Some people aren’t affected as severely by traumatic events, but generally these people still suffer from some mental health issues as a result.

“On the other end of the spectrum, people who’ve suffered trauma can appear to function OK, but in most cases they go through bouts of depression, mania, or impulsiveness/compulsiveness,” Modir said.

“It may not drastically affect their work or social lives. These individuals simply need to spend time working with an individual therapist to obtain an unbiased perspective on whether or not they in fact need treatment for their trauma.”

“Not everyone who experiences a traumatic event is affected the same, though,” Modir added.

“People who openly talk about their feelings surrounding the event with others are much less likely to have their mental health suffer as a result. The value of encouragement, support, and companionship of other people should never be underestimated.”

Even if some people are more resilient than others, it can be helpful to go through some type of recovery steps.

“Someone who has been through a traumatic event but is still resilient should absolutely still take steps to deal with it positively,” Modir said.

Here are some suggestions:

1) “The most effective steps you can take are to keep the lines of communication open about your experience and to reach out and help others who have also been through trauma but are not functioning well as a result.”

2) “Helping others is one of the most powerful tools for people trying to recover, as it helps you stay out of your head, feel good, useful, and develop meaningful relationships with others who have been through similar experiences. Camaraderie and being of service to others can help you remain resilient and function without your mental health suffering in some other area down the road.”
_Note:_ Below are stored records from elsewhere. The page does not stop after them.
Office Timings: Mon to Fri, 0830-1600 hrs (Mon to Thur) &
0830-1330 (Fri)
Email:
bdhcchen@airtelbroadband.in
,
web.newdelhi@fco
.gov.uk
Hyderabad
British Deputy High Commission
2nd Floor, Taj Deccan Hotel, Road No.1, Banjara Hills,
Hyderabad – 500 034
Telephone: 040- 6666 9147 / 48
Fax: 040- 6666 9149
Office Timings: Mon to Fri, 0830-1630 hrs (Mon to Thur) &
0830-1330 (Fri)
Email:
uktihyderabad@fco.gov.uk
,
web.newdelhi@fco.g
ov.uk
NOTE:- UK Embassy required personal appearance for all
Modir said that trauma can result in other mental disorders like depression, addiction, alcoholism or bipolar disorder. In cases of trauma and also other comorbid disorders, therapies like dialectical behavioral therapy (DBT) and cognitive behavioral therapy (CBT) can be effective treatments.

Sheela Raja, a clinical psychologist who specializes in trauma and post-traumatic stress, and author of the upcoming book “Overcoming Trauma and PTSD: A Workbook Integrating Skills from ACT, DBT, and CBT,” has some suggestions for recovery from trauma as well.

“The most important thing is to keep trying and experimenting until you find a set of techniques that work for you,” Raja said.

“Some people respond well to cognitive exercises, and other people prefer to focus on their behavior. Others might benefit from other types of healing, including yoga, meditation and mindfulness.”

She said people who are more resilient, have more “protective factors” and support, and who aren’t necessarily impacted as greatly after a traumatic event, don’t necessarily need to go through formal treatment.

“There are many paths to healing - not all paths all have to be through traditional therapy,” Raja said.

“For example, some people who have lived through traumatic events can find healing in community service, volunteering, spirituality or activism.”